DCSIMG

Evidence of area’s justice

The old sheriff court at the top of Hope Street in Falkirk.

The old sheriff court at the top of Hope Street in Falkirk.

When the new Sheriff Court opened in Camelon in 1990 its architecture provoked a mixed response.

Some folk thought the design smacked of a past era, but for me it was all the better for that since it represented the continuation of the administration of justice which began far back in the past when offenders were marched up to Callendar House to face the wrath of the mighty Earls of Callendar.

More than a few were then strung up on the ‘dule tree’ near the house, though later victims were often ‘terminated’ on the town gallows at the Cladhan or the Steeple.

With the end of the power of the barons, trials were usually conducted in Stirling but in 1833, with the population growing, the post of Sheriff-Substitute for Falkirk was created.

From time to time the Sheriff and his retinue would turn up in Falkirk using a variety of rented buildings like the Red Lion Inn, Wilson’s Buildings or the Assembly Rooms, now somewhere within the Howgate.

In 1852 Sheriff Handyside, fed up with carting the portable bench and dock around the district, purchased the Temperance Hotel in Bank Street for £445.

It became Falkirk’s first court house and served for the next 16 years. The building was later Young’s Pram Store and is now the Roxy Café.

The Commissioners of Supply who were responsible for justice in Stirlingshire decided that a populous town like Falkirk should do better and the brand new Sheriff Court and prison at the top of Hope Street was the result.

Designed in the Scottish baronial style and sporting the coats of arms of many of the leading families of Stirlingshire, the building remains one of Falkirk’s most attractive.

It was officially opened on October 21, 1868 and later on a new police station in similar style was added on the south west side. The Sheriff Court survived for 120 years until the new building in Camelon.

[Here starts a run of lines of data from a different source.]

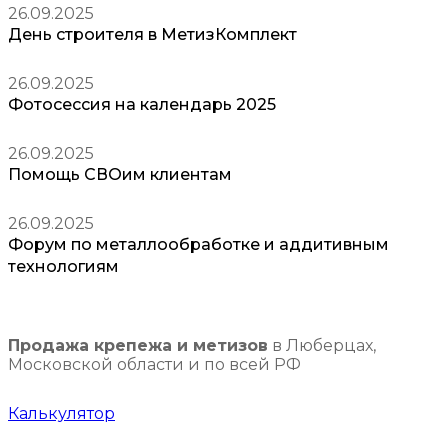
26.09.2025
День строителя в МетизКомплект
26.09.2025
Фотосессия на календарь 2025
26.09.2025
Помощь СВОим клиентам
26.09.2025
Форум по металлообработке и аддитивным
технологиям
Продажа крепежа и метизов
в Люберцах,
Московской области и по всей РФ
Калькулятор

It is now a funeral home and I must say it was a relief to see it safely in the hands of people who give it the care and attention it deserves.

One last intriguing part of the story concerns that first courtroom in Bank Street.

There is a persistent legend that there was an underground passage from the back of the building (in O’Conner’s Close) to the cellars beneath the steeple.

This was to allow those found guilty to be taken to the jail cells there without having to face an angry Falkirk mob.

Now, it has to be said that our area is not short of stories of tunnels and most of them are baloney.

However, this one has the ring of possibility about it and a few years ago I was allowed to go down below the floor of the steeple with a lamp to see what could be seen!

I found no passage but there was a wall to the north with a lattice of bricks and a space behind which seemed to go ... well, somewhere!

I never managed to get to the basement of Young’s but I was assured by a man who worked there donkey’s years before that there was indeed a doorway in the cellar which seemed to go . . . somewhere.

Can you solve the mystery? You never know what, or who, we might find there!

The story of Falkirk’s court houses is very well told in an excellent article by Allan Meek in the very first edition of Calatria published back in 1991.

Ask Ian

How does Dorrator Road get its name?

The road leads down to the cemetery, and beyond the crematorium are the lands of Dorrator on the banks of the Carron.

John Reid [author of the invaluable reference book ‘The Place Names of Falkirk and East Stirlingshire’] believes the name means a fort (or walled town) near or on the water and may refer to a settlement connected to the great Roman fort of Carmuirs which is not far away.